Limitations & Future Work

  • The core assumption of the model is a linear relationship; although kernel expansion is mentioned, it is not verified with in-depth experiments.
  • The selection of \(\lambda\) in Graphical Lasso relies on 5-fold cross-validation, and this computational cost is not included in the total time comparison.
  • Fails to compare against recent deep feature selection methods (e.g., gating networks, attention mechanisms).
  • Theoretical analysis lacks rigorous bounds for the convergence rate.
  • The code is not publicly available, posing obstacles to reproducibility.
  • MRCE (Rothman et al., 2010): Jointly penalizes \(W\) and \(\Omega\) with \(\ell_1\) norm, representing a classic frequentist approach.

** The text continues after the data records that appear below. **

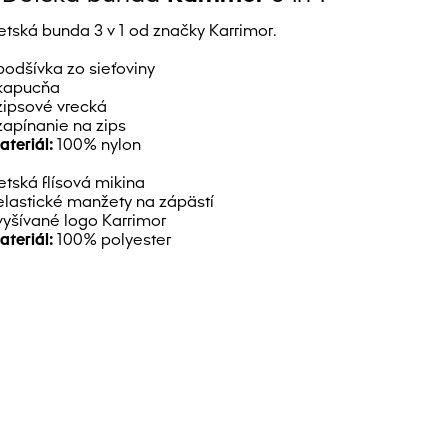
etská bunda 3 v 1 od značky Karrimor.
 podšívka zo sieťoviny
 kapucňa
 zipsové vrecká
 zapínanie na zips
ateriál:
100% nylon
etská flísová mikina
 elastické manžety na zápästí
 vyšívané logo Karrimor
ateriál:
100% polyester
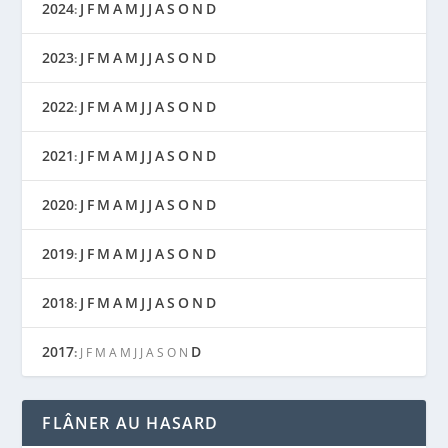
2024
J
F
M
A
M
J
J
A
S
O
N
D
:
2023
J
F
M
A
M
J
J
A
S
O
N
D
:
2022
J
F
M
A
M
J
J
A
S
O
N
D
:
2021
J
F
M
A
M
J
J
A
S
O
N
D
:
2020
J
F
M
A
M
J
J
A
S
O
N
D
:
2019
J
F
M
A
M
J
J
A
S
O
N
D
:
2018
J
F
M
A
M
J
J
A
S
O
N
D
:
2017
D
:
J
F
M
A
M
J
J
A
S
O
N
FLÂNER AU HASARD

  • HS-GHS (Li et al., 2021): Horseshoe + Graphical Horseshoe prior, which offers high accuracy but is extremely slow.
  • Tipping's Fast ARD (Tipping & Faul, 2003): The inspiration behind the Sequential update.

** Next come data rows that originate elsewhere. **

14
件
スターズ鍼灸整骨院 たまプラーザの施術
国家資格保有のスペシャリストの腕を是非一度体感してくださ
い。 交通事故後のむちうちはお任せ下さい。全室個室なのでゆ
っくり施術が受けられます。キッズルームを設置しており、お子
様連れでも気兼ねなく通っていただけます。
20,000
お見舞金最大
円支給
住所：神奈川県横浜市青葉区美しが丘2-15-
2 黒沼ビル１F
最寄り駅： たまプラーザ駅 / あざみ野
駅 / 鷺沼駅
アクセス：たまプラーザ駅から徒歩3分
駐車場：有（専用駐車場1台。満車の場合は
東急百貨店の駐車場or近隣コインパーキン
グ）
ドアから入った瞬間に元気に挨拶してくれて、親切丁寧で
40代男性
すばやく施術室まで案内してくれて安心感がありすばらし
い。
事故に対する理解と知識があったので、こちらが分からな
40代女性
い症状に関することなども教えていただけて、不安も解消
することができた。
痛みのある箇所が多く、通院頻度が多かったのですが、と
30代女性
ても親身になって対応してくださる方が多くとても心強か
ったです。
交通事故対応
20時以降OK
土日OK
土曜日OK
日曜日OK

  • Valuable reference for research in high-dimensional multi-output sparse learning, Bayesian feature selection, and biological network inference.

Rating

  • Novelty: ⭐⭐⭐⭐ — The extension of ARD to multi-output scenarios is natural and meaningful, and the three acceleration schemes are elegantly designed.

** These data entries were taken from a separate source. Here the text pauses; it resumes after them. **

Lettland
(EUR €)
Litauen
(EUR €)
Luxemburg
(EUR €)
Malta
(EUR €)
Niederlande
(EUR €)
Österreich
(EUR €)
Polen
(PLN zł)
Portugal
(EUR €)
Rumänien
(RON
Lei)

  • Experimental Thoroughness: ⭐⭐⭐⭐ — Validated across multiple scenarios including synthetic, aging phenotype, and TCGA datasets, though lacks comparison with deep learning methods.
  • Writing Quality: ⭐⭐⭐⭐ — Mathematical derivations are clear and rigorous, and the algorithm pseudocode is complete.
  • Value: ⭐⭐⭐⭐ — Possesses solid practical application value in the field of high-dimensional biostatistics; the lack of open-source code is a minor drawback.